BEGIN Records for this task
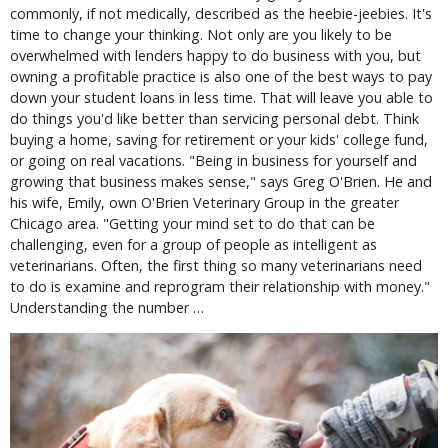
commonly, if not medically, described as the heebie-jeebies. It's
time to change your thinking. Not only are you likely to be
overwhelmed with lenders happy to do business with you, but
owning a profitable practice is also one of the best ways to pay
down your student loans in less time. That will leave you able to
do things you'd like better than servicing personal debt. Think
buying a home, saving for retirement or your kids' college fund,
or going on real vacations. "Being in business for yourself and
growing that business makes sense," says Greg O'Brien. He and
his wife, Emily, own O'Brien Veterinary Group in the greater
Chicago area. "Getting your mind set to do that can be
challenging, even for a group of people as intelligent as
veterinarians. Often, the first thing so many veterinarians need
to do is examine and reprogram their relationship with money."
Understanding the number …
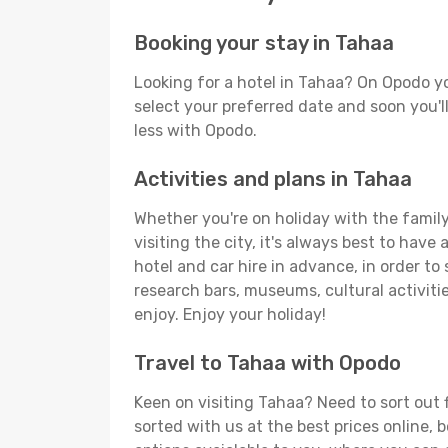
Booking your stay in Tahaa
Looking for a hotel in Tahaa? On Opodo yo
select your preferred date and soon you'll
less with Opodo.
Activities and plans in Tahaa
Whether you're on holiday with the family,
visiting the city, it's always best to have
hotel and car hire in advance, in order to
research bars, museums, cultural activitie
enjoy. Enjoy your holiday!
Travel to Tahaa with Opodo
Keen on visiting Tahaa? Need to sort out f
sorted with us at the best prices online, 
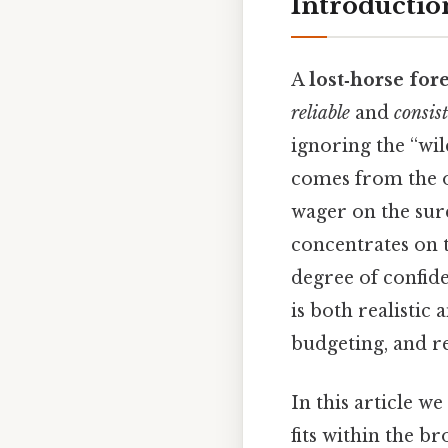
Introduction
A
lost‑horse for
reliable
and
consis
ignoring the “wil
comes from the o
wager on the sure
concentrates on t
degree of confide
is both realistic
budgeting, and re
In this article we
fits within the 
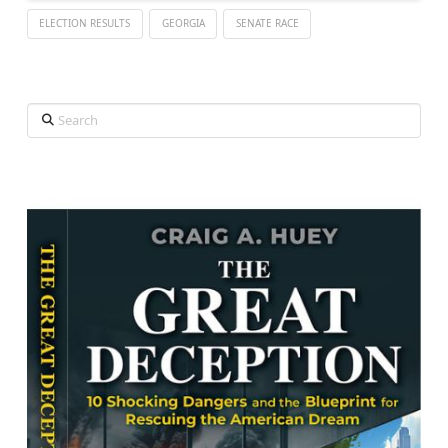
ELECTION RESULTS
GEORGIA
SENATE RACE
Search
END Records for this task
What the task requires
Scan the records above and report how many lines include the word "Tahaa", without any other text.

Solved exercise
5